Work instruction:
Retype exactly the stretch of lines that begins at the line containing "8 800 777 76 76" and ends at the last line of the data, with no other lines.

Given information:
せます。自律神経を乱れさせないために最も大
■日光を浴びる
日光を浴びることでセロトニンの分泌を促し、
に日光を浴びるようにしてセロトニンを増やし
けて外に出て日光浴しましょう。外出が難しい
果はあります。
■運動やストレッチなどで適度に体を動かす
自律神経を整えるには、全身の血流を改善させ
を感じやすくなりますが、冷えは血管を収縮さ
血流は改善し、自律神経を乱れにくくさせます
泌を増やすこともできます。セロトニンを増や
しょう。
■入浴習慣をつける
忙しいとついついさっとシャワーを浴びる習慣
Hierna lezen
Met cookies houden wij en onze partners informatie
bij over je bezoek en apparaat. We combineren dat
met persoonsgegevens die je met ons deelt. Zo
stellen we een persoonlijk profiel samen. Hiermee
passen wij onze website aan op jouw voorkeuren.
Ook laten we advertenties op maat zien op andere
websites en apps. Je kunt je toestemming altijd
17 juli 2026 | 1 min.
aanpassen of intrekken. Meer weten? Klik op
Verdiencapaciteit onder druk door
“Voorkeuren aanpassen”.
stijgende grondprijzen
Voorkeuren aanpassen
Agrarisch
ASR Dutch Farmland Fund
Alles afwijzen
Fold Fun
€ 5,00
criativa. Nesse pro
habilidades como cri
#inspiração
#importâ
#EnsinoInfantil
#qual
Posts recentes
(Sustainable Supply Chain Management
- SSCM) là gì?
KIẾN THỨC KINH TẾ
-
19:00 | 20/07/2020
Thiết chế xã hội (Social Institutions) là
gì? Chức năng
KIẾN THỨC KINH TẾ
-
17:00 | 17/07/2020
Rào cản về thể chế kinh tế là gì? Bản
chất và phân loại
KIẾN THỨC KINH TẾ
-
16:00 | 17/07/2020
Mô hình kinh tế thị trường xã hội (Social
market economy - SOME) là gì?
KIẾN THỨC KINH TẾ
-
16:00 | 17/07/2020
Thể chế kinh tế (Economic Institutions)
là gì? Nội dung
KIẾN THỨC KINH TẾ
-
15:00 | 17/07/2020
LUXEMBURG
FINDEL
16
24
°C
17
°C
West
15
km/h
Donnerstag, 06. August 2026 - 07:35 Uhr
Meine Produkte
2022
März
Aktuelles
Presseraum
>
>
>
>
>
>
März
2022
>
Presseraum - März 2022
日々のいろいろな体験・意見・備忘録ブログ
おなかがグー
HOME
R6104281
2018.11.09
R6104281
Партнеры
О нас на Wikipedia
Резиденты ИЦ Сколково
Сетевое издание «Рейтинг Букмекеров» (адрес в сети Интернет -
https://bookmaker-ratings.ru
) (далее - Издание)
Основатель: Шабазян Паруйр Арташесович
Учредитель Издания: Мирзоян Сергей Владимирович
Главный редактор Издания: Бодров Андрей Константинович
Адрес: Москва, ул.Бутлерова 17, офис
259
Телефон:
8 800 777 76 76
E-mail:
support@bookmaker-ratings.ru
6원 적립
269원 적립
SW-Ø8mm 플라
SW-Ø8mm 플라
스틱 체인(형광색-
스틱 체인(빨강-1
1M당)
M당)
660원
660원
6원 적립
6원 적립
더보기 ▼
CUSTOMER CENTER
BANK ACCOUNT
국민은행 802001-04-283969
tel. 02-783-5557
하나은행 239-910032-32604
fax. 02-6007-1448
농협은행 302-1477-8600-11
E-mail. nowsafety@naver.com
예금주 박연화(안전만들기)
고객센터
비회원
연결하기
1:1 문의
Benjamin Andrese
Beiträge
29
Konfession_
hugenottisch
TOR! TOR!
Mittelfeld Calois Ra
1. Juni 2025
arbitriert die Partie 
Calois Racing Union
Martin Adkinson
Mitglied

Solution for this problem:
8 800 777 76 76
E-mail:
support@bookmaker-ratings.ru
6원 적립
269원 적립
SW-Ø8mm 플라
SW-Ø8mm 플라
스틱 체인(형광색-
스틱 체인(빨강-1
1M당)
M당)
660원
660원
6원 적립
6원 적립
더보기 ▼
CUSTOMER CENTER
BANK ACCOUNT
국민은행 802001-04-283969
tel. 02-783-5557
하나은행 239-910032-32604
fax. 02-6007-1448
농협은행 302-1477-8600-11
E-mail. nowsafety@naver.com
예금주 박연화(안전만들기)
고객센터
비회원
연결하기
1:1 문의
Benjamin Andrese
Beiträge
29
Konfession_
hugenottisch
TOR! TOR!
Mittelfeld Calois Ra
1. Juni 2025
arbitriert die Partie 
Calois Racing Union
Martin Adkinson
Mitglied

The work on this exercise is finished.